Dolly Parton
Entertainment Weekly
July 16, 1999
Hello, Dollywood
Fourteen years ago, Dolly Parton unveiled plans for a theme park as grand and showy as the star herself.
By Josh Wolk

With her towering wigs, harlequin makeup, and, of course, always-accentuated twin trademarks, Dolly Parton has never been one for understatement.  So when the country star decided to commemorate her downhome upbringing, you knew she wasn't just going to mount a plaque.

      Still, even Parton's faithful were surprised when she announced, on July 22, 1985, plans for a theme park in Pigeon Forge, Tenn., to be called — what else? — Dollywood.
      The planned park was ambitious in scope.  Country stars had long been known for plastering their names on self-aggrandizing museums or restaurants (Johnny's House of Cash and Twitty City, both in Nashville, to name but two).  But Dollywood — which officially opened for business the following May — was on a whole different scale.  Spread over 400 acres, Dollywood's attractions included a museum featuring her handwritten lyric sheets and childhood corncob dolls; a restaurant called Aunt Granny's Dixie Fixins, after her nieces and nephews' nickname for her; and a replica of the log cabin in which Parton and her 11 siblings grew up.  For added authenticity, Dolly employed real Partons:  Members of her family staged a musical revue, and her mother and oldest sister decorated the reproduced cabin (built by Parton's brother).
      Though cynics wondered how much interest there'd be in such a one-note enterprise, Parton confidently sank $6 million of her own money into the park's construction.  "My family was supportive and thought it was a great idea," says Parton, 53.  "But my accountants, they thought it was a very bad idea."  They needn't have worried.  Tourists flocked to the hokey-but-homey extravaganza.  In its first season, Dollywood attracted 1.3 million visitors.  Through the years, a number of popular features were added, including a bald eagle sanctuary, a radio station, and the $8 million Tennessee Tornado roller coaster.  This year, attendance will hit 2.2 million, and by one estimate, Dollywood pulls in over $30 million a year in profits.

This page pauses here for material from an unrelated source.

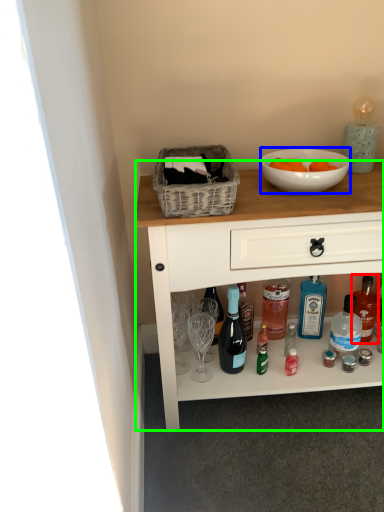 Question: Considering the real-world distances, which object is closest to bottle (highlighted by a red box)? bowl (highlighted by a blue box) or desk (highlighted by a green box).

Choices:
 (A) bowl
 (B) desk

Answer: (B) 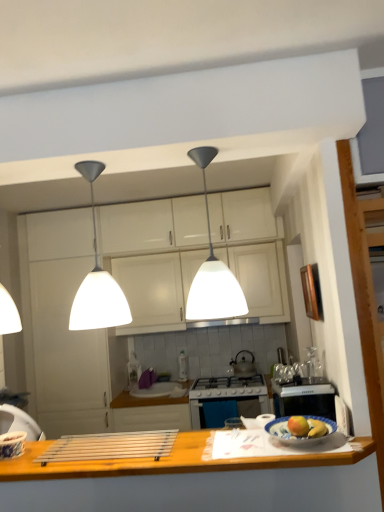 The height and width of the screenshot is (512, 384). In order to click on vacant space to the left of blue glossy plate at lower right in this screenshot , I will do (x=243, y=441).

      Yet its success has irked some Nashville purists.  With country music enjoying more mainstream exposure, many are unhappy to see the crass flaunting of Dollywood's backwoods charm.  "The industry is torn between its hoedown Southern roots and its L.A. and New York sophistication," says country historian Bruce Feiler.
      None of that fazes Parton, who's taken the park's success as a charge to set her sights even higher.  While efforts to erect a park in Japan fell through, she still hopes for EuroDollywood...and beyond.  "You know how big I dream," she says.  "Today Pigeon Forge, tomorrow the world!"